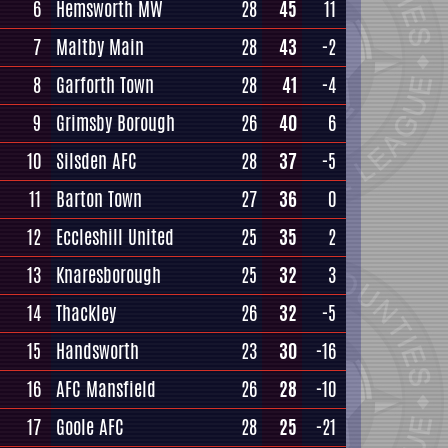
6
Hemsworth MW
28
45
11
7
Maltby Main
28
43
-2
8
Garforth Town
28
41
-4
9
Grimsby Borough
26
40
6
10
Silsden AFC
28
37
-5
11
Barton Town
27
36
0
12
Eccleshill United
25
35
2
13
Knaresborough
25
32
3
14
Thackley
26
32
-5
15
Handsworth
23
30
-16
16
AFC Mansfield
26
28
-10
17
Goole AFC
28
25
-21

Directions — Transcribe the complete set of entries verbatim. No pictures belong in the copy.

Task solution —
6
Hemsworth MW
28
45
11
7
Maltby Main
28
43
-2
8
Garforth Town
28
41
-4
9
Grimsby Borough
26
40
6
10
Silsden AFC
28
37
-5
11
Barton Town
27
36
0
12
Eccleshill United
25
35
2
13
Knaresborough
25
32
3
14
Thackley
26
32
-5
15
Handsworth
23
30
-16
16
AFC Mansfield
26
28
-10
17
Goole AFC
28
25
-21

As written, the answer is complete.